§ DESCRIPTION OF THE TASK
Copy out every line of the data exactly; do not include the images.

Data extracted from a collection

---

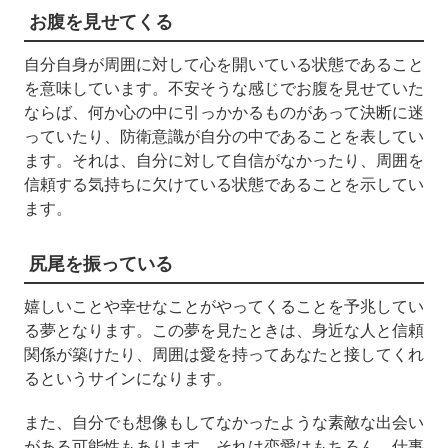
お腹を見せてくる
自分自身が周囲に対して心を開いている状態であること
を意味しています。不安そうな感じでお腹を見せていた
ならば、何か心の中に引っかかるものがあって決断に迷
っていたり、防衛意識が自分の中であることを表してい
ます。それは、自分に対して自信がなかったり、周囲を
信頼する気持ちに欠けている状態であることを示してい
ます。
尻尾を振っている
嬉しいことや幸せなことがやってくることを予兆してい
る夢となります。この夢を見たときは、身近な人と信頼
関係が築けたり、周囲は愛を持ってあなたと接してくれ
るというサインになります。
また、自分でも想像もしてなかったような素敵な出会い
がある可能性もあります。それは恋愛はもちろん、仕事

---

§ ANSWER FOR THE TASK
お腹を見せてくる
自分自身が周囲に対して心を開いている状態であること
を意味しています。不安そうな感じでお腹を見せていた
ならば、何か心の中に引っかかるものがあって決断に迷
っていたり、防衛意識が自分の中であることを表してい
ます。それは、自分に対して自信がなかったり、周囲を
信頼する気持ちに欠けている状態であることを示してい
ます。
尻尾を振っている
嬉しいことや幸せなことがやってくることを予兆してい
る夢となります。この夢を見たときは、身近な人と信頼
関係が築けたり、周囲は愛を持ってあなたと接してくれ
るというサインになります。
また、自分でも想像もしてなかったような素敵な出会い
がある可能性もあります。それは恋愛はもちろん、仕事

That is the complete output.